[Page images and extracted text]
▶

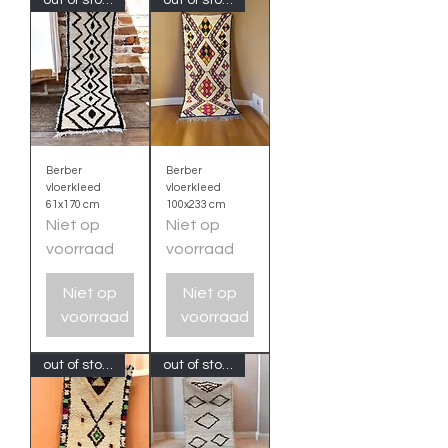
Berber
Berber
vloerkleed
vloerkleed
61x170 cm
100x233 cm
Niet op
Niet op
voorraad
voorraad
Niet op
Niet op
voorraad
voorraad
out of stock
out of stock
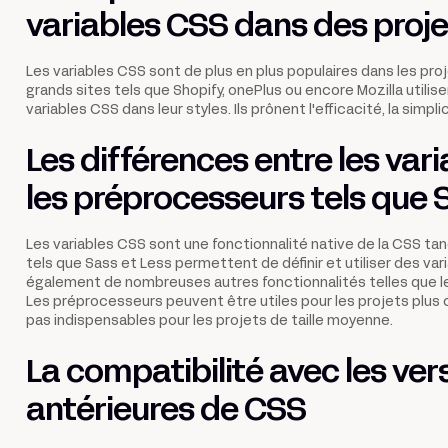
variables CSS dans des proje
Les variables CSS sont de plus en plus populaires dans les pr
grands sites tels que Shopify, onePlus ou encore Mozilla utili
variables CSS dans leur styles. Ils prônent l'efficacité, la simplici
Les différences entre les var
les préprocesseurs tels que 
Les variables CSS sont une fonctionnalité native de la CSS ta
tels que Sass et Less permettent de définir et utiliser des var
également de nombreuses autres fonctionnalités telles que les
Les préprocesseurs peuvent être utiles pour les projets plu
pas indispensables pour les projets de taille moyenne.
La compatibilité avec les ver
antérieures de CSS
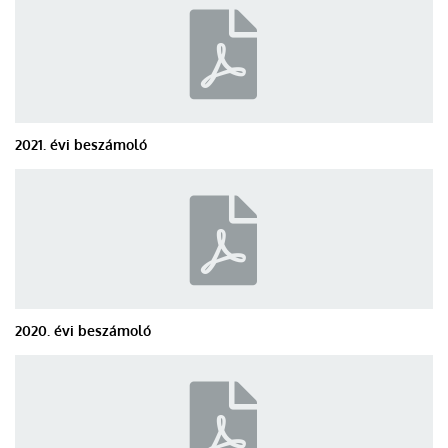
2021. évi beszámoló
2020. évi beszámoló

◀

- [Your task] Up to and including the line that holds "les préprocesseurs tels que", restate word for word each line of the records from their start, and only those lines, leaving out the pictures.

- [Solution to this problem]
Berber
Berber
vloerkleed
vloerkleed
61x170 cm
100x233 cm
Niet op
Niet op
voorraad
voorraad
Niet op
Niet op
voorraad
voorraad
out of stock
out of stock
variables CSS dans des proje
Les variables CSS sont de plus en plus populaires dans les pr
grands sites tels que Shopify, onePlus ou encore Mozilla utili
variables CSS dans leur styles. Ils prônent l'efficacité, la simplici
Les différences entre les var
les préprocesseurs tels que 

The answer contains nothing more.